Items listed in a dataset:
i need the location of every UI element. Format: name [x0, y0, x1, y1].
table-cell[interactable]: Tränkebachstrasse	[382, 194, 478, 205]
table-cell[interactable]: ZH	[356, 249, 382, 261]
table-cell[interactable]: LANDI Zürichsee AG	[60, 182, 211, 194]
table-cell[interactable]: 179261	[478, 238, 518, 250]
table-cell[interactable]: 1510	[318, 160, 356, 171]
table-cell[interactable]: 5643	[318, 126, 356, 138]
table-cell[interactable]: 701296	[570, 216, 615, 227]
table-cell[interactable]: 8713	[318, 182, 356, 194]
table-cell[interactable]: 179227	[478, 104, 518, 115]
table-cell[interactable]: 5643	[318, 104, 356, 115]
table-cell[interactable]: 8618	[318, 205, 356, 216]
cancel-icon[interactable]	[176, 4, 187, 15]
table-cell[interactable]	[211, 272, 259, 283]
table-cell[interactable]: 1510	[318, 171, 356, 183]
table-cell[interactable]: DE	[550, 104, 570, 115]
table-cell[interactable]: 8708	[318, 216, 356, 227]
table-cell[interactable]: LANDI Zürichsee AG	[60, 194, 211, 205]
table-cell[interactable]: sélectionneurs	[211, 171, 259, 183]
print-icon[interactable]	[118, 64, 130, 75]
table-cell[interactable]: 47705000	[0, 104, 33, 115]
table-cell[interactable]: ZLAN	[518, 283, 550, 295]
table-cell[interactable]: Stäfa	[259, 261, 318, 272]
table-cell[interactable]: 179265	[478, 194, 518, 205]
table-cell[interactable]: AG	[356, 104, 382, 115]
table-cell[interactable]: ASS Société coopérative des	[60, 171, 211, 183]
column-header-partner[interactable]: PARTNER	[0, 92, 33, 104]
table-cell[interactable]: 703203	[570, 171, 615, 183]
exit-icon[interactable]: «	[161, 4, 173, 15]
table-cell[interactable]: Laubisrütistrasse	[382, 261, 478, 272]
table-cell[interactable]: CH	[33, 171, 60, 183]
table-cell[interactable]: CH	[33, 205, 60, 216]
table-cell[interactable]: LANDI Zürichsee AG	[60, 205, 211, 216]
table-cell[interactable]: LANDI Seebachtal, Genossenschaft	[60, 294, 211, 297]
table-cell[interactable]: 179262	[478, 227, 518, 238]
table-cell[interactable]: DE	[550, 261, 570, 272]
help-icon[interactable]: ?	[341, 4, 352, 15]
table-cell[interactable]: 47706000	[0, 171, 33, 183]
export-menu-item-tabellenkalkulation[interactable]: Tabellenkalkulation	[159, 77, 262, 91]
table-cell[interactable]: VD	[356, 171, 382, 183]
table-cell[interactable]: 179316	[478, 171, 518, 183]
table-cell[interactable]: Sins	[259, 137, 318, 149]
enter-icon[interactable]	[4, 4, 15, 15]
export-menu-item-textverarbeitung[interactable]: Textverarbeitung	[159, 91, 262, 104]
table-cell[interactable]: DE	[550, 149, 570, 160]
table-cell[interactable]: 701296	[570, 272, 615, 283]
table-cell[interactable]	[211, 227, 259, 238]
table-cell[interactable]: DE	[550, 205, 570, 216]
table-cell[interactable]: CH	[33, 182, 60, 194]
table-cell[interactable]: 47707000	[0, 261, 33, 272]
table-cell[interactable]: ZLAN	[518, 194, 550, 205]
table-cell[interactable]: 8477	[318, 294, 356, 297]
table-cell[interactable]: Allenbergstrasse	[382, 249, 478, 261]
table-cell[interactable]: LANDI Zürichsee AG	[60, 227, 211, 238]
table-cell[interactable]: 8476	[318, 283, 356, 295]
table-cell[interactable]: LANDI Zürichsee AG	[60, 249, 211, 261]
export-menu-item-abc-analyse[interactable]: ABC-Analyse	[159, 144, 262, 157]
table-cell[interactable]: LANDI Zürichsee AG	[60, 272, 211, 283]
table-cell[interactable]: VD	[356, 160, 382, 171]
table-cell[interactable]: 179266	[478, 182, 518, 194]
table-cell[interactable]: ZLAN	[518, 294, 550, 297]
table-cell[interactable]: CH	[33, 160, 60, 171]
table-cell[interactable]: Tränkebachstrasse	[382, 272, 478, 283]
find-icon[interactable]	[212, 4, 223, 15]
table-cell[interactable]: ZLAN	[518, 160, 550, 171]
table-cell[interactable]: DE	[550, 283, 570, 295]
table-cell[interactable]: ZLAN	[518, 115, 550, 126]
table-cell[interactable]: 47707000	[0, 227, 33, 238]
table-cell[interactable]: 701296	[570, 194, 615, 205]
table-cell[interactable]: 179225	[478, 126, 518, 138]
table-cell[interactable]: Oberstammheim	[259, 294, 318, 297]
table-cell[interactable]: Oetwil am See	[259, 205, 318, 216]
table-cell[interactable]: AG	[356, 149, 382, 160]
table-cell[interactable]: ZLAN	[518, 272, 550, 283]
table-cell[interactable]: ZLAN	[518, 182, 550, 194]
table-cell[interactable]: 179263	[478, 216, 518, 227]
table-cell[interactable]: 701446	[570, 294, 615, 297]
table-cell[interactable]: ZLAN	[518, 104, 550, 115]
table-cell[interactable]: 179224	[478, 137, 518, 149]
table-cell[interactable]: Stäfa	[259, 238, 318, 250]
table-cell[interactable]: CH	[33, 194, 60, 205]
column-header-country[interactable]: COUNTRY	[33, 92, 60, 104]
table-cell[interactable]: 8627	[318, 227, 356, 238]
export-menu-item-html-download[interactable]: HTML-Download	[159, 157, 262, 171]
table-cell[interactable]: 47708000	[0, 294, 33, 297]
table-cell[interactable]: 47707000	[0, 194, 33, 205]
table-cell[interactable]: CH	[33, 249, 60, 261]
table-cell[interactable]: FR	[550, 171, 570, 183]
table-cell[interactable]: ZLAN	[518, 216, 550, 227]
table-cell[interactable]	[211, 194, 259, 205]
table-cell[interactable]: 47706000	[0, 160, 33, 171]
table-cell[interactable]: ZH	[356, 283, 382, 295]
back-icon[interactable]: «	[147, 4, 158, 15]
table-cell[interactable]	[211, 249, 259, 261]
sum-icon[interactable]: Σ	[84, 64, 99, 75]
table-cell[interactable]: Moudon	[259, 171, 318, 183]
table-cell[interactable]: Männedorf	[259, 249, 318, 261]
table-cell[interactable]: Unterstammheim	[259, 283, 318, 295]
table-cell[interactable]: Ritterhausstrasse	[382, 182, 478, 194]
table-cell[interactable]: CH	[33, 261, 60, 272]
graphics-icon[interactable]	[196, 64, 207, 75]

[EXERCISE REQUIREMENTS]:
In the entries above, find each line with "Tränkebachstrasse" and list it.

[OUTPUT BELOW]:
table-cell[interactable]: Tränkebachstrasse	[382, 194, 478, 205]
table-cell[interactable]: Tränkebachstrasse	[382, 272, 478, 283]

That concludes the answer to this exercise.